Current Research in Biotechnology (Jan 2024)

AutoTarget: Disease-Associated druggable target identification via node representation learning in PPI networks

  • Hyunseung Kong,
  • Inyoung Kim,
  • Byoung-Tak Zhang

Journal volume & issue
Vol. 8
p. 100260

Abstract

Read online

Drug target discovery, a pivotal early stage in drug development, is resource-intensive and crucial for ensuring drug efficacy. This study presents AutoTarget, a novel computational pipeline designed to identify disease-associated druggable targets by applying node representation learning to protein–protein interaction (PPI) networks. AutoTarget uses node2vec + for node classification, incorporating neighborhood context and structural equivalence in PPI networks derived from the STRING database. Data from the Therapeutic Target Database (TTD) and DisGeNET were integrated to identify known drug targets and gene-disease associations, respectively. Each protein is embedded into a 128-dimensional vector space, capturing local network structures and enabling the identification of structurally equivalent proteins. A Naïve Bayes classifier, trained on these embeddings, achieved a recall of 0.90 and an F1 score of 0.79 in predicting potential drug targets.
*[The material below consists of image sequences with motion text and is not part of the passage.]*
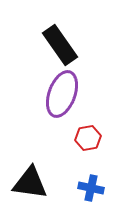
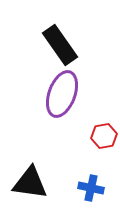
red hexagon: moved 16 px right, 2 px up
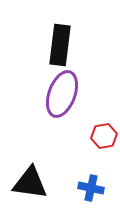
black rectangle: rotated 42 degrees clockwise
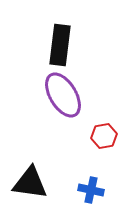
purple ellipse: moved 1 px right, 1 px down; rotated 51 degrees counterclockwise
blue cross: moved 2 px down
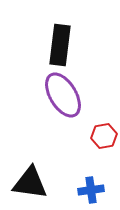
blue cross: rotated 20 degrees counterclockwise
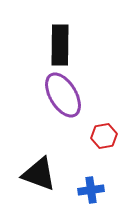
black rectangle: rotated 6 degrees counterclockwise
black triangle: moved 9 px right, 9 px up; rotated 12 degrees clockwise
AutoTarget identified 3,979 novel potential druggable target proteins out of 19,333 proteins in the PPI network, which were mapped to 23,363 diseases using DisGeNET. This creates a comprehensive resource for disease-specific drug target exploration. Case studies on triple-negative breast cancer and obesity demonstrated AutoTarget’s capability to identify both established and emerging targets, such as CD44, MAPK3, and GIP. Visualization of embedding vectors using t-SNE revealed clear separations between functional protein families, including nuclear proteins, growth factor receptors, and the G proteins within the kinase proteins. This supports the method’s ability to capture biologically relevant information. However, limitations were noted, including the inability to distinguish between different types of disease-associated proteins based solely on network features. Overall, this study advances the application of machine learning and network theory for identifying druggable targets across a wide range of diseases. AutoTarget provides researchers with a valuable tool for expediting the discovery of novel druggable targets, potentially streamlining the drug discovery process. The AutoTarget code and database are publicly available to facilitate further research.